Dans le cadre de son repositionnement stratégique sur le continent africain, le Maroc a vu ses investissements directs en Afrique atteindre un sommet historique en 2024. Ces flux ont culminé à 5 milliards de dirhams, selon les chiffres officiels du Ministère de l’Économie et des Finances et de l’Office des Changes, ce qui représente près de 20 % de l’ensemble des investissements directs à l’étranger (IDE) du Royaume. Cette progression est le fruit d’une stratégie déployée depuis plus d’une décennie, qui vise à ériger l’Afrique, et notamment l’Afrique subsaharienne, en un pilier essentiel de sa projection économique, financière et industrielle.
“ Au Maroc, les secteurs offrant les plus grandes opportunités d’investissement sont, en premier lieu, les finances. Le secteur bancaire, notamment, nécessite l’adoption de technologies adaptées à la FinTech et à la digitalisation. Cette modernisation est essentielle pour positionner le Maroc à l’avant-garde, non seulement en matière de sécurisation monétaire, mais également de spéculation monétaire, favorisant ainsi une utilisation accrue de la monnaie électronique et cryptée.«
JUSTIN HONORÉ MONDOMOBE, Expert en intelligence économique – Cameroun
Le secteur bancaire demeure le principal vecteur de cette présence économique, avec des groupes marocains implantés dans plus de 20 pays africains et réalisant jusqu’à 40% de leur chiffre d’affaires sur le continent. L’agriculture constitue également un pilier stratégique, portée par le groupe OCP, qui a exporté 2,8 millions de tonnes d’engrais en 2024 et accompagné plus de 4 millions d’agriculteurs africains à travers des programmes de formation et d’appui technique.
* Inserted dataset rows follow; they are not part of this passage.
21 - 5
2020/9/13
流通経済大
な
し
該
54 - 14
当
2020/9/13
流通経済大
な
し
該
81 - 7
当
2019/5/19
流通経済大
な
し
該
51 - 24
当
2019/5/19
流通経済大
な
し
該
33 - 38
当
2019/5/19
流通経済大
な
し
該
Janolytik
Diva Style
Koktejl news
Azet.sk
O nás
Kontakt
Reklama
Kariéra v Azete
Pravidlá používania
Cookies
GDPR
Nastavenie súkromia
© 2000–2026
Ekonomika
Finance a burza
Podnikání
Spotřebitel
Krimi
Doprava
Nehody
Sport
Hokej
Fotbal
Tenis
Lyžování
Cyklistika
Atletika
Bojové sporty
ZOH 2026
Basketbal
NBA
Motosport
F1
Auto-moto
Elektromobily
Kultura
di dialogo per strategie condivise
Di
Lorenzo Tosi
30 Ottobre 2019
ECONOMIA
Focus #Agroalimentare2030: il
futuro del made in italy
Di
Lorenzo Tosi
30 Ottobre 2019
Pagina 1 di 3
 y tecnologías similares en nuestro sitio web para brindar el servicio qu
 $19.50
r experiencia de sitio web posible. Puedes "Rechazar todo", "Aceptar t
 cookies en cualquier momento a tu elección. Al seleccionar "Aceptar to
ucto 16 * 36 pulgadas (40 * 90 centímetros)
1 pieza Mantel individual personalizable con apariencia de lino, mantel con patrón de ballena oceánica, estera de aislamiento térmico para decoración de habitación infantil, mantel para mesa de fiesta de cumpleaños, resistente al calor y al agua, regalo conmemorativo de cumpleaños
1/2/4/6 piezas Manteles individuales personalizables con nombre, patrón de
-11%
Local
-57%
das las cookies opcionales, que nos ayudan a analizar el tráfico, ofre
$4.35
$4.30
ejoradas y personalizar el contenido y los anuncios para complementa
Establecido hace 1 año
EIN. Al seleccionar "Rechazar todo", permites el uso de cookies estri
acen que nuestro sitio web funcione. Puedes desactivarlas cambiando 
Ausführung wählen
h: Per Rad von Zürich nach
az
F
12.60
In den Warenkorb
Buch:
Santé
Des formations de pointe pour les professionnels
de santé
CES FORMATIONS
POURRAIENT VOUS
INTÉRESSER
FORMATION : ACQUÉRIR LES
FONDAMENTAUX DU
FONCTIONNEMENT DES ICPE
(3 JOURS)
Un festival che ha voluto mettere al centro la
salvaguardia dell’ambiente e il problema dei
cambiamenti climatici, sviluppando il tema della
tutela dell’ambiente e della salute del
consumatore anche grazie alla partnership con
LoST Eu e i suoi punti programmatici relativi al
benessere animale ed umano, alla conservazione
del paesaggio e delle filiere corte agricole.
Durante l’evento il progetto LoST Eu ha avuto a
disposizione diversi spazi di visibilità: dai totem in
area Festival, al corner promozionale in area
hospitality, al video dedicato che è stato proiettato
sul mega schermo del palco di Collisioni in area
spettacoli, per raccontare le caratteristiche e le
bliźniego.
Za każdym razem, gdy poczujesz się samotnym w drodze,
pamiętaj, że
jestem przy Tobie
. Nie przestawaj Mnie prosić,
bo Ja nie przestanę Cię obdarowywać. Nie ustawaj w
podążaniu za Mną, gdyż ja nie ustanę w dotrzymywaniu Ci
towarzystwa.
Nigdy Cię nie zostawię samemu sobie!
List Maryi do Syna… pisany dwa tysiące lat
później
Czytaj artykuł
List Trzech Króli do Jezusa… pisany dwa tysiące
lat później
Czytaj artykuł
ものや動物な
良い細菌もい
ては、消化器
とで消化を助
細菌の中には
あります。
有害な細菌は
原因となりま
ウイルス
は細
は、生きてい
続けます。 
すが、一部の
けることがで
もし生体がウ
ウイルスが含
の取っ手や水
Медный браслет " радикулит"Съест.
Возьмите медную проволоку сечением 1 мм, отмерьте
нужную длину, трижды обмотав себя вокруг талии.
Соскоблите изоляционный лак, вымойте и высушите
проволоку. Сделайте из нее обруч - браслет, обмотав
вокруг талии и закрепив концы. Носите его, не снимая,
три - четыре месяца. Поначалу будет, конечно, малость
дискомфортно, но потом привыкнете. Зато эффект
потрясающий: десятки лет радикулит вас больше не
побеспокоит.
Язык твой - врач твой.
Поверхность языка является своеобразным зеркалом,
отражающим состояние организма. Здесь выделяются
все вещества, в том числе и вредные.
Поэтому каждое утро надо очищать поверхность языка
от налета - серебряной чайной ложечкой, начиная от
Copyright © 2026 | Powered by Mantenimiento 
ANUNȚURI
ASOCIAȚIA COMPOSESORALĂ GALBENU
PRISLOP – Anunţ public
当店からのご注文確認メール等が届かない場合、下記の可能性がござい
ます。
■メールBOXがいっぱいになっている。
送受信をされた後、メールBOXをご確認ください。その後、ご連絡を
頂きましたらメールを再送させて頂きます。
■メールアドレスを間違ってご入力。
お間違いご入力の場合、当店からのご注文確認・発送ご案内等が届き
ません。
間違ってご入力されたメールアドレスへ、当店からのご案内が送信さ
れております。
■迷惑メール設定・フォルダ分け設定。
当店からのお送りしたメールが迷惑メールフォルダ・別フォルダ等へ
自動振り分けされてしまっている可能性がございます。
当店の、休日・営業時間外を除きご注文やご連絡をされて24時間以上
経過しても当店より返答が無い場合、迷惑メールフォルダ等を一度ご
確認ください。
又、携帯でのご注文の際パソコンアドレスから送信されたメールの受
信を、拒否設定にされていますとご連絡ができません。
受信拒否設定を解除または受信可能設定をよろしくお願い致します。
“La stratégie de codéveloppement d’une économie verte locale repose sur la synergie entre l’investisseur local et l’investissement direct étranger pour le financement. Dans l’intérêt du pays d’accueil, cela se traduit par des investissements dans le développement agricole et la protection de l’environnement. Il en résulte une économie durable, génératrice d’emplois. On est donc dans un contexte où les IDE doivent contribuer au développement structurel du pays«
JUSTIN HONORÉ MONDOMOBE, Expert en intelligence économique – Cameroun
Les investissements marocains concernent aussi les énergies renouvelables et l’économie verte, secteurs en pleine expansion en Afrique. Solaire, éolien et gestion durable de ressources figurent parmi les domaines privilégiés, répondant aux besoins de transition énergétique du continent. Au-delà des chiffres, cette trajectoire confirme une stratégie de co-développement, combinant performance économique, coopération Sud-Sud et objectifs environnementaux, et renforce la position du Maroc comme hub financier et industriel entre l’Afrique, l’Europe et le reste du monde.